Supporting All Learners
Modeling and group discussion are techniques that support all learners in my classroom. As students work on this project, I circulate and confer with each student to check understanding or suggest ideas. Often, my special needs students are relieved to hear me say that their ideas are exactly what I would do as a reader of that particular text. I encourage all and remind them that they already do many of these things automatically, so now they just need to make it visible to me.
Assign students to write a reflective essay on how the comprehension strategies are useful to them as readers. I require at least three specific examples of how the student can use a strategy within a specific text or texts. For example, one student may write that in her science textbook, she finds that adding questions of her own to those found at the end of a chapter help her to stay interested and focused as she reads the chapter on viruses. She would include some specific questions she asked herself and explain how that helped her understand the big ideas.
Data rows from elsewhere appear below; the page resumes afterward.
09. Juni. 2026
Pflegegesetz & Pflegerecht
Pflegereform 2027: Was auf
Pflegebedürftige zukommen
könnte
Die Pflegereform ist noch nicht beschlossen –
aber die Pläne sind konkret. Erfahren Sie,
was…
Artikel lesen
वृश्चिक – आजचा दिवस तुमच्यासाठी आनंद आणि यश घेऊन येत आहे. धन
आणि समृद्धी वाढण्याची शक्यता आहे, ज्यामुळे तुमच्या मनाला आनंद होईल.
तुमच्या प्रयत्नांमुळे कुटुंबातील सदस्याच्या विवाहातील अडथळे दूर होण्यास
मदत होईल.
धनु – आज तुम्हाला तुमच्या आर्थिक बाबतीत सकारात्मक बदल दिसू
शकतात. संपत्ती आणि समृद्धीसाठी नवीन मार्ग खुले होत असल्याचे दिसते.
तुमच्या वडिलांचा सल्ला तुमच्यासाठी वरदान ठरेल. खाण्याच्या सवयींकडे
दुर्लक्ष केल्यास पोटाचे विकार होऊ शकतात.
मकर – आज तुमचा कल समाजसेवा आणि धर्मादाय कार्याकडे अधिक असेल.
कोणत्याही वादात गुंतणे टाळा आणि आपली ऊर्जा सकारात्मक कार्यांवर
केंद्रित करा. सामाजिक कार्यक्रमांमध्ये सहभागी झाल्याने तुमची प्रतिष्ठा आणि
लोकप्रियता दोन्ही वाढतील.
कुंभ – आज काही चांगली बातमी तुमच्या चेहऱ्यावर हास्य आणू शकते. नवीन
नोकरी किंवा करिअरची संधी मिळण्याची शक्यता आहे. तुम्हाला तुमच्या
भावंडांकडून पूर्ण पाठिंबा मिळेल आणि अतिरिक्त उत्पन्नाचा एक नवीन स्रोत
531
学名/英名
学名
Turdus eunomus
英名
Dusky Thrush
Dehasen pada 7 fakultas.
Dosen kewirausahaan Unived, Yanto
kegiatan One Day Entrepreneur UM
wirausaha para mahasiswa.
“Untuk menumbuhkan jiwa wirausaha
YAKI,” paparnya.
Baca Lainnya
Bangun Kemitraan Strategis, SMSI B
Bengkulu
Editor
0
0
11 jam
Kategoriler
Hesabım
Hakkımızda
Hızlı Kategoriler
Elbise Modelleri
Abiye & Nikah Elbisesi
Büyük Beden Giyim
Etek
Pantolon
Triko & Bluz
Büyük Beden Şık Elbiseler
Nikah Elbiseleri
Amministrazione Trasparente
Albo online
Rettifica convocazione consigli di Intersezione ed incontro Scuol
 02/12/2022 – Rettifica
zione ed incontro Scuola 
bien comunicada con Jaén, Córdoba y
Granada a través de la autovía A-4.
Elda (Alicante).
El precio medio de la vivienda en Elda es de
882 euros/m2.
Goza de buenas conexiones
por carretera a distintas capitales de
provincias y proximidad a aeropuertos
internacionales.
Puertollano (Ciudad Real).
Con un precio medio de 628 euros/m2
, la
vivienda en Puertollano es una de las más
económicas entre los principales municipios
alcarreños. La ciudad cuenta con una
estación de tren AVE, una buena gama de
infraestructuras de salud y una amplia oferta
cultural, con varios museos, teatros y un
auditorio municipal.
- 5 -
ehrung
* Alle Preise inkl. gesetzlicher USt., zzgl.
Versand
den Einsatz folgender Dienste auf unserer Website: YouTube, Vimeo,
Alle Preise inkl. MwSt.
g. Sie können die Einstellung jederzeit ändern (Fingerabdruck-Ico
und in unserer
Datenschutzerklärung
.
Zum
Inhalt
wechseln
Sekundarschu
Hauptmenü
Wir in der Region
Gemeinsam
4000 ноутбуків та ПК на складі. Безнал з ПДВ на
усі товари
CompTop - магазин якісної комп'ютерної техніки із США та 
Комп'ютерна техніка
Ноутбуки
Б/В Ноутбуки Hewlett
Student essays become a part of my student's writing portfolios which are shared at conference time.
Students will map out their use of reading strategies with a textbook for another class.
The true assessment of these lessons comes in witnessing your students using these strategies as they read throughout the year. Keep noting your own use of strategies as you read aloud and praise students when you catch them using a strategy during instruction or during reading conferences with you. I also fill in a strategy usage checklist for conferences that notes which strategies each student uses independently, with my guidance, or "not yet."
Develop a rubric or give students a checklist of your expectations. I evaluate their use of the strategies using a simple 3-point rubric:
- 3 points: Reader shows meaningful evidence of using the reading strategies to aid comprehension
- 2 points: Reader shows some evidence of using the reading strategies
- 1 point: Reader is not yet showing evidence of using the reading strategies
For the essay, I evaluate their work for the required three specific examples and perhaps two other writing qualities that we have worked on in class previously.